Extracted page text data:

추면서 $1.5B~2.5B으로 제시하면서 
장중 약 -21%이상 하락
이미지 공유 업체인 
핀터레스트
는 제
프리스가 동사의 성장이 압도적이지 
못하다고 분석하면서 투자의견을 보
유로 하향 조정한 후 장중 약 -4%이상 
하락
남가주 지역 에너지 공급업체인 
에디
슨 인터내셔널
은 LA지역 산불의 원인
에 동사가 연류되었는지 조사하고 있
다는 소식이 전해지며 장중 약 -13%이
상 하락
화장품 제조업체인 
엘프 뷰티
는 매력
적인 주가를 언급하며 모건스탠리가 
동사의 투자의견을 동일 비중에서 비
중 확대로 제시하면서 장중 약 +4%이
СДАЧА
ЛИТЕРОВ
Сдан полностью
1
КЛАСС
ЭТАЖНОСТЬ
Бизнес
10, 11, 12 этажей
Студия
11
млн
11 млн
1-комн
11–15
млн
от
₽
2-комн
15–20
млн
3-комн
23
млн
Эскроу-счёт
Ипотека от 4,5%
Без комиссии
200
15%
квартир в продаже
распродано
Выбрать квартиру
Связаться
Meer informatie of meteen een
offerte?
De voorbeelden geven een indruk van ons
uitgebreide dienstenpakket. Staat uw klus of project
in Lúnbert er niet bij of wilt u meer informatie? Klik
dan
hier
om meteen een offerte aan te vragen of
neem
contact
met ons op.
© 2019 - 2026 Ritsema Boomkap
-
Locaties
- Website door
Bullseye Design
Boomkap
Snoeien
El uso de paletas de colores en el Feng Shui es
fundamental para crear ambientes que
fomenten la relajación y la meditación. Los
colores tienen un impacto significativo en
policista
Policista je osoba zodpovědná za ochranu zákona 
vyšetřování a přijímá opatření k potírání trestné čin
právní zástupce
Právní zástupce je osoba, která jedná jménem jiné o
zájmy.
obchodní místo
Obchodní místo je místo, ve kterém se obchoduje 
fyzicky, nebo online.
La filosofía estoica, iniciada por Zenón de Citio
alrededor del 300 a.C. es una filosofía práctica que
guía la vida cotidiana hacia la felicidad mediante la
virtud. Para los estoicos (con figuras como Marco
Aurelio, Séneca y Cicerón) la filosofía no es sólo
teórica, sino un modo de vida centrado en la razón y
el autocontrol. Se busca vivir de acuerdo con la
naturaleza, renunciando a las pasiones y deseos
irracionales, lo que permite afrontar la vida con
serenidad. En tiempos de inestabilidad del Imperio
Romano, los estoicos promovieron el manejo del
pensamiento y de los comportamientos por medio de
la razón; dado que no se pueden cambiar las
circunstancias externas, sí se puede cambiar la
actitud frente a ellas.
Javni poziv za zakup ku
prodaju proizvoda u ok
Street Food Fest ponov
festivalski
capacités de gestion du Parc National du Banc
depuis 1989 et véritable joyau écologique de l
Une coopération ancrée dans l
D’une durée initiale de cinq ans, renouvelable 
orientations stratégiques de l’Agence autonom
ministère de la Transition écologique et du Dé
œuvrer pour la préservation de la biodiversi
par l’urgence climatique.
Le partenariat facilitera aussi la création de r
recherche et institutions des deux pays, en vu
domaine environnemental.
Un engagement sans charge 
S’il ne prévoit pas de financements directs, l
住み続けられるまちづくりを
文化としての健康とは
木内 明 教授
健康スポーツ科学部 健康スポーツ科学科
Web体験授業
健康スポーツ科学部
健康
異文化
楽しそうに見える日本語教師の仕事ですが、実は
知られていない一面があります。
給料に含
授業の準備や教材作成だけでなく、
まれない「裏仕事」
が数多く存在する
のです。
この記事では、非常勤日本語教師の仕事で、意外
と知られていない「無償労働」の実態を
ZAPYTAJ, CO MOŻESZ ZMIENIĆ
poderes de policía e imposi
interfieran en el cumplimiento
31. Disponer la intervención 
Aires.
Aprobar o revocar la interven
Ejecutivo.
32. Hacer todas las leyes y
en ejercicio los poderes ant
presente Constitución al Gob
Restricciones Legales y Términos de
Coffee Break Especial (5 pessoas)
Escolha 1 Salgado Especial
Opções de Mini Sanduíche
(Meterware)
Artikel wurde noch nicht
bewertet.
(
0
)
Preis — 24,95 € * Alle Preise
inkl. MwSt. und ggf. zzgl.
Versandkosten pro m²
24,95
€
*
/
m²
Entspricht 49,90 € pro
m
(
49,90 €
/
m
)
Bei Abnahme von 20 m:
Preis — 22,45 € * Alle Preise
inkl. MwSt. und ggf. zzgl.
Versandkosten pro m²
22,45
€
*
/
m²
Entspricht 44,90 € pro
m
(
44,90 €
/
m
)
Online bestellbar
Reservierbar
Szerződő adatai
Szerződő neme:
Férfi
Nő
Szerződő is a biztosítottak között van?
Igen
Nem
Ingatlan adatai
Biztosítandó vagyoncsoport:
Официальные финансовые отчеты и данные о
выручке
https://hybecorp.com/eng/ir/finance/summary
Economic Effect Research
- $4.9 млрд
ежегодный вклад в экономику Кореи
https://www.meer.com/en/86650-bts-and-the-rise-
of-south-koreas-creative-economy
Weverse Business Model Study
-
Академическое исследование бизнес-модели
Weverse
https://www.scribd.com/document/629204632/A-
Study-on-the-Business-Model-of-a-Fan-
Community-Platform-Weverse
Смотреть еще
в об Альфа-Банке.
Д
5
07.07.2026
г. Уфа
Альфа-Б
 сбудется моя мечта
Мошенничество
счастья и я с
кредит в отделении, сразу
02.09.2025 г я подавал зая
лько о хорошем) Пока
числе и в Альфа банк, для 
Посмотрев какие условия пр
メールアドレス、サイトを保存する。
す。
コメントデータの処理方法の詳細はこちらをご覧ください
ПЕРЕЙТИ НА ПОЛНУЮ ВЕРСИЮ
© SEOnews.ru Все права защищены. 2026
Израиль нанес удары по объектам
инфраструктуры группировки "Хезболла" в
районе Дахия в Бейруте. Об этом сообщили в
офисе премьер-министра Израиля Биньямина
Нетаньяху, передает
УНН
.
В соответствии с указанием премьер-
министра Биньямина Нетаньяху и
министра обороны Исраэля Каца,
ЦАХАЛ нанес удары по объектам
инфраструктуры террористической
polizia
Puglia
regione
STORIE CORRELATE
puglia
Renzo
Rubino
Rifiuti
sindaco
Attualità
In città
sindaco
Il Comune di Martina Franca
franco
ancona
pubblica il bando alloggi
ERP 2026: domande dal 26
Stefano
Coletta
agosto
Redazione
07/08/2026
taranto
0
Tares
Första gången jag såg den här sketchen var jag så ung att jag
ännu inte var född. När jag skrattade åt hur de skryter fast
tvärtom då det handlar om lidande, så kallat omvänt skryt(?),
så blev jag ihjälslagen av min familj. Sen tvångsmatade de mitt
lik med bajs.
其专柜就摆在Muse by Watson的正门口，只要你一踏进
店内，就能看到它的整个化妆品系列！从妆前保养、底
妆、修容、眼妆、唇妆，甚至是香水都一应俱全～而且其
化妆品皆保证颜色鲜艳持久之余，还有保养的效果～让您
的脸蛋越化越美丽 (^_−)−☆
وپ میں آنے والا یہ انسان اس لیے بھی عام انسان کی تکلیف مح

_Directions for this task_
The expected output is every record, repeated exactly.

_Output_
추면서 $1.5B~2.5B으로 제시하면서 
장중 약 -21%이상 하락
이미지 공유 업체인 
핀터레스트
는 제
프리스가 동사의 성장이 압도적이지 
못하다고 분석하면서 투자의견을 보
유로 하향 조정한 후 장중 약 -4%이상 
하락
남가주 지역 에너지 공급업체인 
에디
슨 인터내셔널
은 LA지역 산불의 원인
에 동사가 연류되었는지 조사하고 있
다는 소식이 전해지며 장중 약 -13%이
상 하락
화장품 제조업체인 
엘프 뷰티
는 매력
적인 주가를 언급하며 모건스탠리가 
동사의 투자의견을 동일 비중에서 비
중 확대로 제시하면서 장중 약 +4%이
СДАЧА
ЛИТЕРОВ
Сдан полностью
1
КЛАСС
ЭТАЖНОСТЬ
Бизнес
10, 11, 12 этажей
Студия
11
млн
11 млн
1-комн
11–15
млн
от
₽
2-комн
15–20
млн
3-комн
23
млн
Эскроу-счёт
Ипотека от 4,5%
Без комиссии
200
15%
квартир в продаже
распродано
Выбрать квартиру
Связаться
Meer informatie of meteen een
offerte?
De voorbeelden geven een indruk van ons
uitgebreide dienstenpakket. Staat uw klus of project
in Lúnbert er niet bij of wilt u meer informatie? Klik
dan
hier
om meteen een offerte aan te vragen of
neem
contact
met ons op.
© 2019 - 2026 Ritsema Boomkap
-
Locaties
- Website door
Bullseye Design
Boomkap
Snoeien
El uso de paletas de colores en el Feng Shui es
fundamental para crear ambientes que
fomenten la relajación y la meditación. Los
colores tienen un impacto significativo en
policista
Policista je osoba zodpovědná za ochranu zákona 
vyšetřování a přijímá opatření k potírání trestné čin
právní zástupce
Právní zástupce je osoba, která jedná jménem jiné o
zájmy.
obchodní místo
Obchodní místo je místo, ve kterém se obchoduje 
fyzicky, nebo online.
La filosofía estoica, iniciada por Zenón de Citio
alrededor del 300 a.C. es una filosofía práctica que
guía la vida cotidiana hacia la felicidad mediante la
virtud. Para los estoicos (con figuras como Marco
Aurelio, Séneca y Cicerón) la filosofía no es sólo
teórica, sino un modo de vida centrado en la razón y
el autocontrol. Se busca vivir de acuerdo con la
naturaleza, renunciando a las pasiones y deseos
irracionales, lo que permite afrontar la vida con
serenidad. En tiempos de inestabilidad del Imperio
Romano, los estoicos promovieron el manejo del
pensamiento y de los comportamientos por medio de
la razón; dado que no se pueden cambiar las
circunstancias externas, sí se puede cambiar la
actitud frente a ellas.
Javni poziv za zakup ku
prodaju proizvoda u ok
Street Food Fest ponov
festivalski
capacités de gestion du Parc National du Banc
depuis 1989 et véritable joyau écologique de l
Une coopération ancrée dans l
D’une durée initiale de cinq ans, renouvelable 
orientations stratégiques de l’Agence autonom
ministère de la Transition écologique et du Dé
œuvrer pour la préservation de la biodiversi
par l’urgence climatique.
Le partenariat facilitera aussi la création de r
recherche et institutions des deux pays, en vu
domaine environnemental.
Un engagement sans charge 
S’il ne prévoit pas de financements directs, l
住み続けられるまちづくりを
文化としての健康とは
木内 明 教授
健康スポーツ科学部 健康スポーツ科学科
Web体験授業
健康スポーツ科学部
健康
異文化
楽しそうに見える日本語教師の仕事ですが、実は
知られていない一面があります。
給料に含
授業の準備や教材作成だけでなく、
まれない「裏仕事」
が数多く存在する
のです。
この記事では、非常勤日本語教師の仕事で、意外
と知られていない「無償労働」の実態を
ZAPYTAJ, CO MOŻESZ ZMIENIĆ
poderes de policía e imposi
interfieran en el cumplimiento
31. Disponer la intervención 
Aires.
Aprobar o revocar la interven
Ejecutivo.
32. Hacer todas las leyes y
en ejercicio los poderes ant
presente Constitución al Gob
Restricciones Legales y Términos de
Coffee Break Especial (5 pessoas)
Escolha 1 Salgado Especial
Opções de Mini Sanduíche
(Meterware)
Artikel wurde noch nicht
bewertet.
(
0
)
Preis — 24,95 € * Alle Preise
inkl. MwSt. und ggf. zzgl.
Versandkosten pro m²
24,95
€
*
/
m²
Entspricht 49,90 € pro
m
(
49,90 €
/
m
)
Bei Abnahme von 20 m:
Preis — 22,45 € * Alle Preise
inkl. MwSt. und ggf. zzgl.
Versandkosten pro m²
22,45
€
*
/
m²
Entspricht 44,90 € pro
m
(
44,90 €
/
m
)
Online bestellbar
Reservierbar
Szerződő adatai
Szerződő neme:
Férfi
Nő
Szerződő is a biztosítottak között van?
Igen
Nem
Ingatlan adatai
Biztosítandó vagyoncsoport:
Официальные финансовые отчеты и данные о
выручке
https://hybecorp.com/eng/ir/finance/summary
Economic Effect Research
- $4.9 млрд
ежегодный вклад в экономику Кореи
https://www.meer.com/en/86650-bts-and-the-rise-
of-south-koreas-creative-economy
Weverse Business Model Study
-
Академическое исследование бизнес-модели
Weverse
https://www.scribd.com/document/629204632/A-
Study-on-the-Business-Model-of-a-Fan-
Community-Platform-Weverse
Смотреть еще
в об Альфа-Банке.
Д
5
07.07.2026
г. Уфа
Альфа-Б
 сбудется моя мечта
Мошенничество
счастья и я с
кредит в отделении, сразу
02.09.2025 г я подавал зая
лько о хорошем) Пока
числе и в Альфа банк, для 
Посмотрев какие условия пр
メールアドレス、サイトを保存する。
す。
コメントデータの処理方法の詳細はこちらをご覧ください
ПЕРЕЙТИ НА ПОЛНУЮ ВЕРСИЮ
© SEOnews.ru Все права защищены. 2026
Израиль нанес удары по объектам
инфраструктуры группировки "Хезболла" в
районе Дахия в Бейруте. Об этом сообщили в
офисе премьер-министра Израиля Биньямина
Нетаньяху, передает
УНН
.
В соответствии с указанием премьер-
министра Биньямина Нетаньяху и
министра обороны Исраэля Каца,
ЦАХАЛ нанес удары по объектам
инфраструктуры террористической
polizia
Puglia
regione
STORIE CORRELATE
puglia
Renzo
Rubino
Rifiuti
sindaco
Attualità
In città
sindaco
Il Comune di Martina Franca
franco
ancona
pubblica il bando alloggi
ERP 2026: domande dal 26
Stefano
Coletta
agosto
Redazione
07/08/2026
taranto
0
Tares
Första gången jag såg den här sketchen var jag så ung att jag
ännu inte var född. När jag skrattade åt hur de skryter fast
tvärtom då det handlar om lidande, så kallat omvänt skryt(?),
så blev jag ihjälslagen av min familj. Sen tvångsmatade de mitt
lik med bajs.
其专柜就摆在Muse by Watson的正门口，只要你一踏进
店内，就能看到它的整个化妆品系列！从妆前保养、底
妆、修容、眼妆、唇妆，甚至是香水都一应俱全～而且其
化妆品皆保证颜色鲜艳持久之余，还有保养的效果～让您
的脸蛋越化越美丽 (^_−)−☆
وپ میں آنے والا یہ انسان اس لیے بھی عام انسان کی تکلیف مح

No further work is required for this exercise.